● **What you have to do**:
Output only the lines that run from the line holding "Извлечение органов" to the end of the entries, both ends included, and skip the pictures.

☆ ☆ ☆ ☆

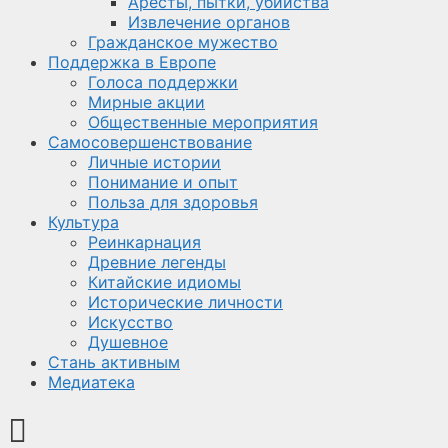
Аресты, пытки, убийства
Извлечение органов
Гражданское мужество
Поддержка в Европе
Голоса поддержки
Мирные акции
Общественные мероприятия
Самосовершенствование
Личные истории
Понимание и опыт
Польза для здоровья
Культура
Реинкарнация
Древние легенды
Китайские идиомы
Исторические личности
Искусство
Душевное
Стань активным
Медиатека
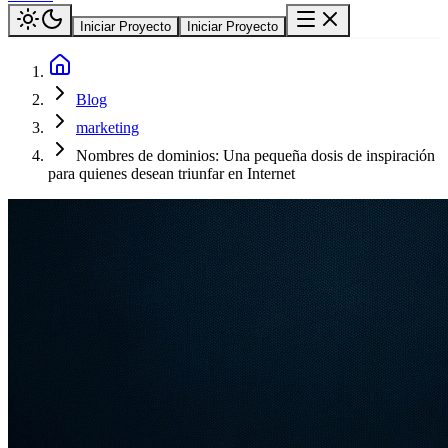
Iniciar Proyecto
Iniciar Proyecto
Blog
marketing
Nombres de dominios: Una pequeña dosis de inspiración
para quienes desean triunfar en Internet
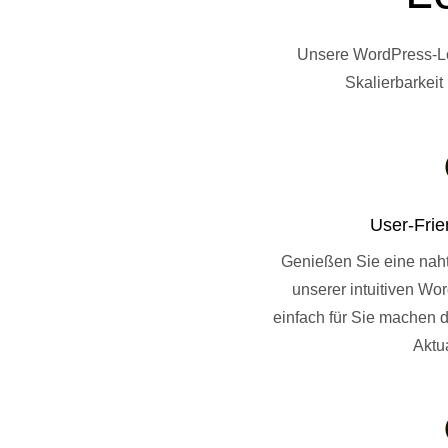
Unsere WordPress-Lösu
Skalierbarkeit
User-Frie
Genießen Sie eine naht
unserer intuitiven Wo
einfach für Sie machen d
Aktua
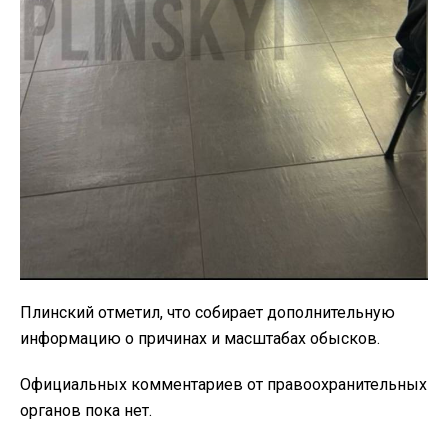
Плинский отметил, что собирает дополнительную
информацию о причинах и масштабах обысков.
Официальных комментариев от правоохранительных
органов пока нет.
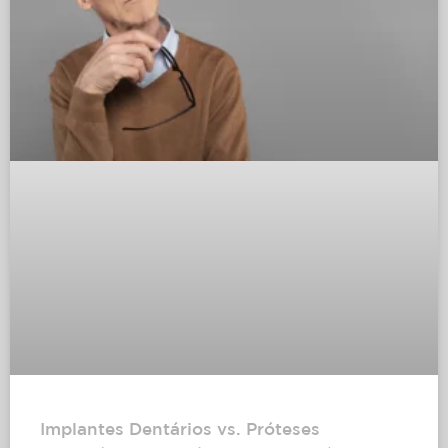
Implantes Dentários vs. Próteses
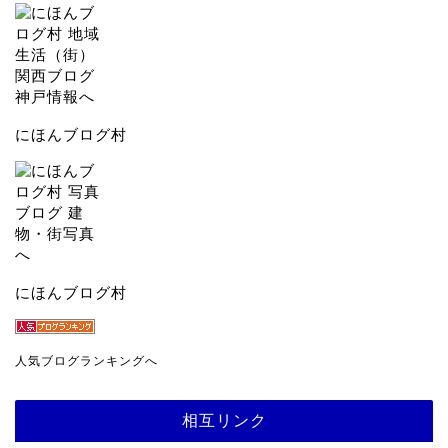
にほんブログ村
にほんブログ村
人気ブログランキングへ
相互リンク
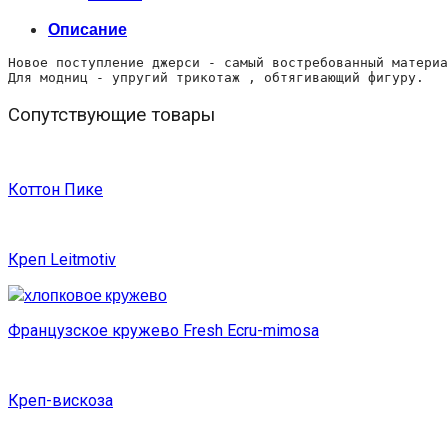
Описание
Новое поступление джерси - самый востребованный материа
Для модниц - упругий трикотаж , обтягивающий фигуру.
Сопутствующие товары
Коттон Пике
Креп Leitmotiv
Французское кружево Fresh Ecru-mimosa
Креп-вискоза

☆ ☆ ☆ ☆

● **Your solution**:
Извлечение органов
Гражданское мужество
Поддержка в Европе
Голоса поддержки
Мирные акции
Общественные мероприятия
Самосовершенствование
Личные истории
Понимание и опыт
Польза для здоровья
Культура
Реинкарнация
Древние легенды
Китайские идиомы
Исторические личности
Искусство
Душевное
Стань активным
Медиатека
Iniciar Proyecto
Iniciar Proyecto
Blog
marketing
Nombres de dominios: Una pequeña dosis de inspiración
para quienes desean triunfar en Internet
Unsere WordPress-Lösu
Skalierbarkeit
User-Frie
Genießen Sie eine naht
unserer intuitiven Wo
einfach für Sie machen d
Aktua
Плинский отметил, что собирает дополнительную
информацию о причинах и масштабах обысков.
Официальных комментариев от правоохранительных
органов пока нет.
Implantes Dentários vs. Próteses
にほんブログ村
にほんブログ村
人気ブログランキングへ
相互リンク
Описание
Новое поступление джерси - самый востребованный материа
Для модниц - упругий трикотаж , обтягивающий фигуру.
Сопутствующие товары
Коттон Пике
Креп Leitmotiv
Французское кружево Fresh Ecru-mimosa
Креп-вискоза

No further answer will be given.